*Assignment*:
Return exactly and only these lines: the first of the listing through the one containing "will be accompanied".

*Given records*:
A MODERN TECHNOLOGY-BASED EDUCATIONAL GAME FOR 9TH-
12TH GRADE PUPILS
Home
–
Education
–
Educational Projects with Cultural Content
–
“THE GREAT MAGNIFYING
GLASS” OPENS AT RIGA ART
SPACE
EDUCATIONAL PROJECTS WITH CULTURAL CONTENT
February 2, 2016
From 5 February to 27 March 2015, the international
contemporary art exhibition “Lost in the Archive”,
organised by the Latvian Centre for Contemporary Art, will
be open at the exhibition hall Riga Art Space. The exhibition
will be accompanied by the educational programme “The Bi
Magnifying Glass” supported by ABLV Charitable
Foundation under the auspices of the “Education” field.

*Answer below*:
A MODERN TECHNOLOGY-BASED EDUCATIONAL GAME FOR 9TH-
12TH GRADE PUPILS
Home
–
Education
–
Educational Projects with Cultural Content
–
“THE GREAT MAGNIFYING
GLASS” OPENS AT RIGA ART
SPACE
EDUCATIONAL PROJECTS WITH CULTURAL CONTENT
February 2, 2016
From 5 February to 27 March 2015, the international
contemporary art exhibition “Lost in the Archive”,
organised by the Latvian Centre for Contemporary Art, will
be open at the exhibition hall Riga Art Space. The exhibition
will be accompanied by the educational programme “The Bi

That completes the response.